Por ora, nossa perspectivação, dentro do que permite a extensão deste artigo, se detém
sobre o jornalismo e a partir da notícia/noticiários como dispositivos enunciativos, buscando
ir ao encontro, da inquietante provocação que nos faz Agamben ao final do ensaio O que é
um dispositivo?: é urgente que se agende a “profanação dos dispositivos – isso é, que se
proceda a restituição ao uso comum daquilo que foi capturado e separado nesses”

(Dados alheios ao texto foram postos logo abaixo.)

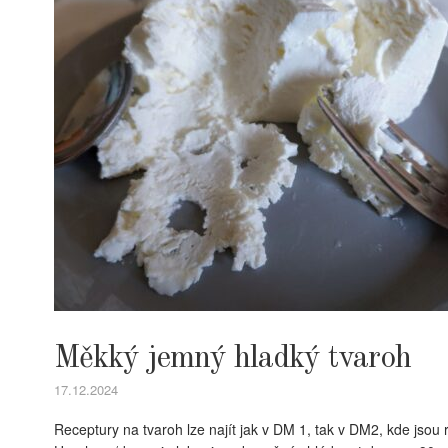
Měkký jemný hladký tvaroh
17.12.2024
Receptury na tvaroh lze najít jak v DM 1, tak v DM2, kde jso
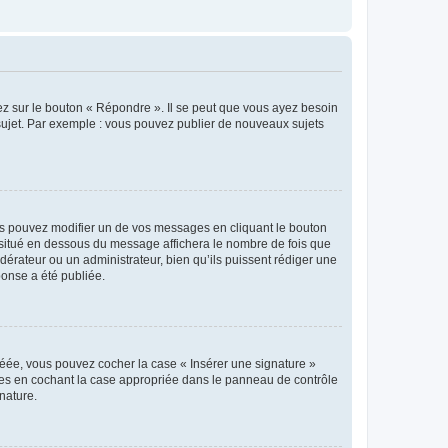
ez sur le bouton « Répondre ». Il se peut que vous ayez besoin
 sujet. Par exemple : vous pouvez publier de nouveaux sujets
s pouvez modifier un de vos messages en cliquant le bouton
e situé en dessous du message affichera le nombre de fois que
modérateur ou un administrateur, bien qu’ils puissent rédiger une
ponse a été publiée.
réée, vous pouvez cocher la case « Insérer une signature »
ages en cochant la case appropriée dans le panneau de contrôle
gnature.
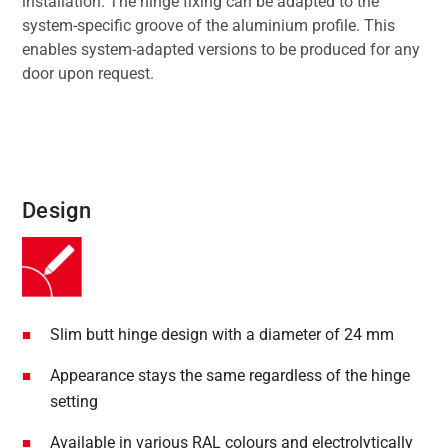
installation. The hinge fixing can be adapted to the
system-specific groove of the aluminium profile. This
enables system-adapted versions to be produced for any
door upon request.
Design
Slim butt hinge design with a diameter of 24 mm
Appearance stays the same regardless of the hinge
setting
Available in various RAL colours and electrolytically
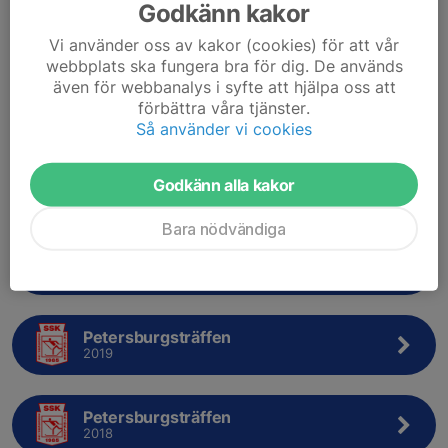
Godkänn kakor
Petersburgsträffen
2025
Vi använder oss av kakor (cookies) för att vår
webbplats ska fungera bra för dig. De används
även för webbanalys i syfte att hjälpa oss att
Petersburgsträffen
förbättra våra tjänster.
2023
Så använder vi cookies
Petersburgsträffen
Godkänn alla kakor
2022
Bara nödvändiga
Petersburgsträffen
2021
Petersburgsträffen
2019
Petersburgsträffen
2018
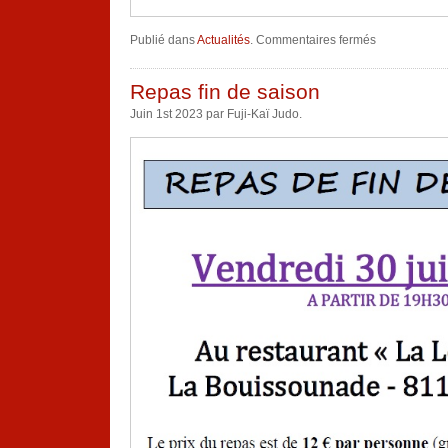
sur
Publié dans
Actualités
.
Commentaires fermés
Rentrée
2023
Repas fin de saison
Juin 1st 2023 par Fuji-Kaï Judo.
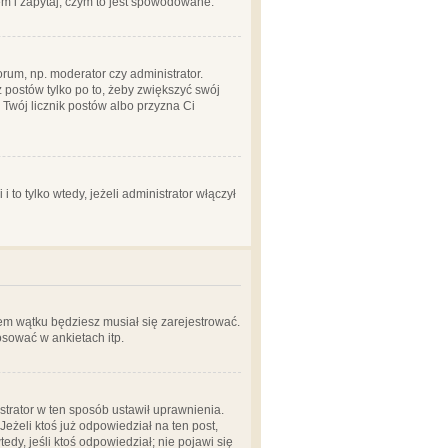
em i zapytaj, czym to jest spowodowane.
rum, np. moderator czy administrator.
 postów tylko po to, żeby zwiększyć swój
y Twój licznik postów albo przyzna Ci
o tylko wtedy, jeżeli administrator włączył
em wątku będziesz musiał się zarejestrować.
sować w ankietach itp.
istrator w ten sposób ustawił uprawnienia.
eżeli ktoś już odpowiedział na ten post,
tedy, jeśli ktoś odpowiedział; nie pojawi się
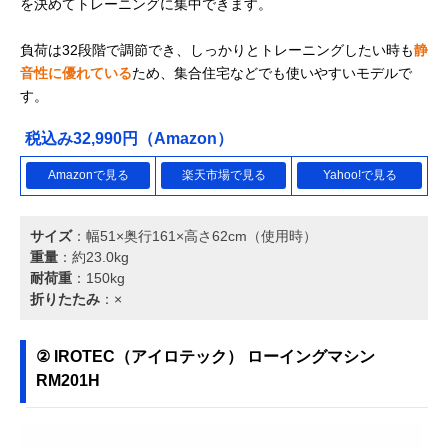
を決めてトレーニングに集中できます。
負荷は32段階で調節でき、しっかりとトレーニングしたい時も
静
音性に優れている
ため、集合住宅などでも使いやすいモデルで
す。
税込み32,990円（Amazon）
Amazonで見る
楽天市場で見る
Yahoo!で見る
サイズ
：幅51×奥行161×高さ62cm（使用時）
重量
：約23.0kg
耐荷重
：150kg
折りたたみ
：×
② IROTEC（アイロテック） ローイングマシン
RM201H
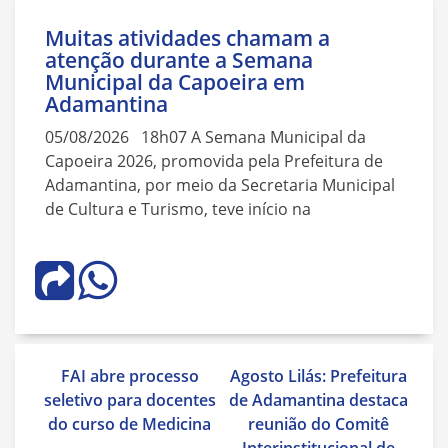
Muitas atividades chamam a
atenção durante a Semana
Municipal da Capoeira em
Adamantina
05/08/2026 18h07 A Semana Municipal da
Capoeira 2026, promovida pela Prefeitura de
Adamantina, por meio da Secretaria Municipal
de Cultura e Turismo, teve início na
Navegação
FAI abre processo
Agosto Lilás: Prefeitura
de
seletivo para docentes
de Adamantina destaca
Post
do curso de Medicina
reunião do Comitê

(AGAMBEN,2009, p.51). No entendimento do autor, os dispositivos apenas cumprirão suas
funções originais se aqueles que deles se encarregam estiverem em condições de intervir
sobre os processos de subjetivação, assim como sobre os próprios dispositivos. Se a chamada
contemporaneidade estabeleceu para distintos campos de conhecimento e áreas de atuação
profissional – nomeadamente aqueles que lidam com a produção de natureza simbólica –
novos paradigmas, estratégias e parâmetros de produção de sentido, com o jornalismo não
tem sido diferente.
Tomando-se como válido o pressuposto de que, como um dispositivo contemporâneo
(na perspectiva de Agamben) de enunciação, a notícia – e, por assim dizer, o conjunto dos
discursos jornalísticos, assim como os formatos e suas estruturas de distribuição – acaba
menos por contribuir para que o indivíduo constitua efetivas possibilidades de conhecer-se e
localizar-se no mundo a sua volta, e mais por alimentar esta tendência à efetivação de
processos de dessubjetivação, é que este artigo esboça sua pergunta: o que seria hoje profanar
a notícia, entendendo esta como dispositivo? O que, em termos do jornalismo, significaria,
como defendeu Agamben, restituir ao uso comum daquilo que foi capturado e separado
neste? E se realmente assim se deu, em que o jornalismo da contemporaneidade foi, enfim,
mutilado?

3
Em O que é um dispositivo, Deleuze(1996) procura deslindar a noção foucaultiana de dispositivo apresentando
os diversos elementos recorrentes no que ele mesmo denomina de uma ‘filosofia do dispositivo’. Compõem os
dispositivos, assim, dimensões (visibilidade, de enunciação e de poder) em que se originam e por onde também
passam linhas de luz, de força e de subjetivação.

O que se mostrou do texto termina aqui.